Every line of the data must be set down exactly as shown.

* [SUPPLIED RECORDS]:
○ ○ ○ ○ ○ ○ ○

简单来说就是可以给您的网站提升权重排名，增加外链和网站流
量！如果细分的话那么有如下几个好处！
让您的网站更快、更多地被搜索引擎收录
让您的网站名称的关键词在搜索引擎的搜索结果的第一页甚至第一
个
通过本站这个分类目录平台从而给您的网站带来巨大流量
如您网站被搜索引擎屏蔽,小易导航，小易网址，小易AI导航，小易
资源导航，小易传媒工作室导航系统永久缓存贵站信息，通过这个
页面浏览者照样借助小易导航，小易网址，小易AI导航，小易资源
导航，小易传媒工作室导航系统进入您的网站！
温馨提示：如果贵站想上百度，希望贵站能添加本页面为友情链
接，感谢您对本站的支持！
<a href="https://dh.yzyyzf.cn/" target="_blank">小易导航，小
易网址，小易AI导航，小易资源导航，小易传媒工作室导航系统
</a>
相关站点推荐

○ ○ ○ ○ ○ ○ ○

* [RESPONSE TO THIS EXERCISE]:
简单来说就是可以给您的网站提升权重排名，增加外链和网站流
量！如果细分的话那么有如下几个好处！
让您的网站更快、更多地被搜索引擎收录
让您的网站名称的关键词在搜索引擎的搜索结果的第一页甚至第一
个
通过本站这个分类目录平台从而给您的网站带来巨大流量
如您网站被搜索引擎屏蔽,小易导航，小易网址，小易AI导航，小易
资源导航，小易传媒工作室导航系统永久缓存贵站信息，通过这个
页面浏览者照样借助小易导航，小易网址，小易AI导航，小易资源
导航，小易传媒工作室导航系统进入您的网站！
温馨提示：如果贵站想上百度，希望贵站能添加本页面为友情链
接，感谢您对本站的支持！
<a href="https://dh.yzyyzf.cn/" target="_blank">小易导航，小
易网址，小易AI导航，小易资源导航，小易传媒工作室导航系统
</a>
相关站点推荐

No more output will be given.